Stored items from a collection:
——————

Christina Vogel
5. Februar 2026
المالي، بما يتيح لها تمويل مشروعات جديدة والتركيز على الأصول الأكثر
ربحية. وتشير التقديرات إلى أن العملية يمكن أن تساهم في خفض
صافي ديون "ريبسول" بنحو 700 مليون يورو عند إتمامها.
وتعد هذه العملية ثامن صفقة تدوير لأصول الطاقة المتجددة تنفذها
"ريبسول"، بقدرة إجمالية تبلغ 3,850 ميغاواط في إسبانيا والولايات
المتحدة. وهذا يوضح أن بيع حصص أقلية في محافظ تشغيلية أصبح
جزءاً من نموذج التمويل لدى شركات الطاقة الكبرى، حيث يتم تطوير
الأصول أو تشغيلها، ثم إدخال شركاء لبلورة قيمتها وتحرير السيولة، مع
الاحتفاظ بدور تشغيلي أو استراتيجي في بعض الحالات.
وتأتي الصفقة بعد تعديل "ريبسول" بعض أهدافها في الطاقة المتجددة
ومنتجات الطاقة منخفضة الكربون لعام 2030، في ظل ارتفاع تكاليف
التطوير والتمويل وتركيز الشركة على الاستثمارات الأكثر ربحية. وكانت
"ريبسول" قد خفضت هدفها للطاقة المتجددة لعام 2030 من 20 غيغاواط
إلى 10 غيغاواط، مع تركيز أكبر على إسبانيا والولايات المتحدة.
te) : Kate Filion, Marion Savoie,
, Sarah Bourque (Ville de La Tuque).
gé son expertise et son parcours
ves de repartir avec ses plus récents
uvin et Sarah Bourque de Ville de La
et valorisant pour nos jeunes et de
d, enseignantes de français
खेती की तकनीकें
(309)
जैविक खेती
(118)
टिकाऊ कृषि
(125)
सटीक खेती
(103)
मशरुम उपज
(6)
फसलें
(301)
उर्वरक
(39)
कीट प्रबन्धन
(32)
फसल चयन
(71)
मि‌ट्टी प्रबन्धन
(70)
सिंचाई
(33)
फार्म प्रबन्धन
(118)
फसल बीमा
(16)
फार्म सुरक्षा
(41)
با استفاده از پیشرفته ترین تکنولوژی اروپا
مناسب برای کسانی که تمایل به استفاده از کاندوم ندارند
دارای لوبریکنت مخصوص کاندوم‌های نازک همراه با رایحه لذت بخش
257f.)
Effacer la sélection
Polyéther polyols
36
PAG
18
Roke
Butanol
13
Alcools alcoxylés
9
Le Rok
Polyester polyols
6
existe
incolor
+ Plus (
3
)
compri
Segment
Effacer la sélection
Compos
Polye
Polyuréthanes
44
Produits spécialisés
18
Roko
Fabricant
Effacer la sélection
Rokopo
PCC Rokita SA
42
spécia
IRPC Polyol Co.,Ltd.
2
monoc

——————

## Assignment
Your reply should contain each entry, copied without alteration.

## Worked solution
Christina Vogel
5. Februar 2026
المالي، بما يتيح لها تمويل مشروعات جديدة والتركيز على الأصول الأكثر
ربحية. وتشير التقديرات إلى أن العملية يمكن أن تساهم في خفض
صافي ديون "ريبسول" بنحو 700 مليون يورو عند إتمامها.
وتعد هذه العملية ثامن صفقة تدوير لأصول الطاقة المتجددة تنفذها
"ريبسول"، بقدرة إجمالية تبلغ 3,850 ميغاواط في إسبانيا والولايات
المتحدة. وهذا يوضح أن بيع حصص أقلية في محافظ تشغيلية أصبح
جزءاً من نموذج التمويل لدى شركات الطاقة الكبرى، حيث يتم تطوير
الأصول أو تشغيلها، ثم إدخال شركاء لبلورة قيمتها وتحرير السيولة، مع
الاحتفاظ بدور تشغيلي أو استراتيجي في بعض الحالات.
وتأتي الصفقة بعد تعديل "ريبسول" بعض أهدافها في الطاقة المتجددة
ومنتجات الطاقة منخفضة الكربون لعام 2030، في ظل ارتفاع تكاليف
التطوير والتمويل وتركيز الشركة على الاستثمارات الأكثر ربحية. وكانت
"ريبسول" قد خفضت هدفها للطاقة المتجددة لعام 2030 من 20 غيغاواط
إلى 10 غيغاواط، مع تركيز أكبر على إسبانيا والولايات المتحدة.
te) : Kate Filion, Marion Savoie,
, Sarah Bourque (Ville de La Tuque).
gé son expertise et son parcours
ves de repartir avec ses plus récents
uvin et Sarah Bourque de Ville de La
et valorisant pour nos jeunes et de
d, enseignantes de français
खेती की तकनीकें
(309)
जैविक खेती
(118)
टिकाऊ कृषि
(125)
सटीक खेती
(103)
मशरुम उपज
(6)
फसलें
(301)
उर्वरक
(39)
कीट प्रबन्धन
(32)
फसल चयन
(71)
मि‌ट्टी प्रबन्धन
(70)
सिंचाई
(33)
फार्म प्रबन्धन
(118)
फसल बीमा
(16)
फार्म सुरक्षा
(41)
با استفاده از پیشرفته ترین تکنولوژی اروپا
مناسب برای کسانی که تمایل به استفاده از کاندوم ندارند
دارای لوبریکنت مخصوص کاندوم‌های نازک همراه با رایحه لذت بخش
257f.)
Effacer la sélection
Polyéther polyols
36
PAG
18
Roke
Butanol
13
Alcools alcoxylés
9
Le Rok
Polyester polyols
6
existe
incolor
+ Plus (
3
)
compri
Segment
Effacer la sélection
Compos
Polye
Polyuréthanes
44
Produits spécialisés
18
Roko
Fabricant
Effacer la sélection
Rokopo
PCC Rokita SA
42
spécia
IRPC Polyol Co.,Ltd.
2
monoc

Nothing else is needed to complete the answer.